The problem with photovoltaics is that they don’t put out any power when the sun isn’t shining. This often means that as more people switch to solar power, the power company is forced to have a fossil fuels plant sitting at idle so that it can pick up the load when the sun goes behind the clouds, and fossil fuels have to be used at night as well. This reliance on fossil fuels negates a lot of the environmental benefits of solar power.
Some folks are experimenting with batteries and others are doing things like pumping water uphill during the day for energy storage, then converting that back into electricity at night by running the water through gravity-fed hydroelectric generators.

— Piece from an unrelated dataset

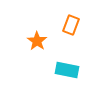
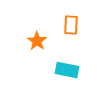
orange rectangle: rotated 18 degrees counterclockwise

One interesting thing that was done first in Nevada is a molten salt power plant. Basically, they focus the sun onto a big pile of salt and melt the salt. Then they run water through the molten salt and the heat turns the water into steam, which then runs a conventional steam turbine generator system. All you need to do for continuous power is heat up enough salt that it stays molten all through the night. Then you have steam power even when the sun isn’t shining, just from the residual heat in the salt.
This is a much better solar power system since it doesn’t rely on fossil fuels to pick up the slack when the sun goes behind the clouds.
Unfortunately, the Crescent Dunes power plant in Nevada never put out as much energy was it was planned for and it’s had a metric crap-ton of financial problems. That might make some folks reluctant to invest in a similar type of plant in the future.
A lot of folks like rooftop photovoltaics, but until they come up with better energy storage methods, you’re burning fossil fuels to handle the inconsistency of sunlight. And since fossil plants can’t just start up and shut down anywhere close to instantly, those fossil plants have to sit there and idle, wasting fuel and getting nothing for it.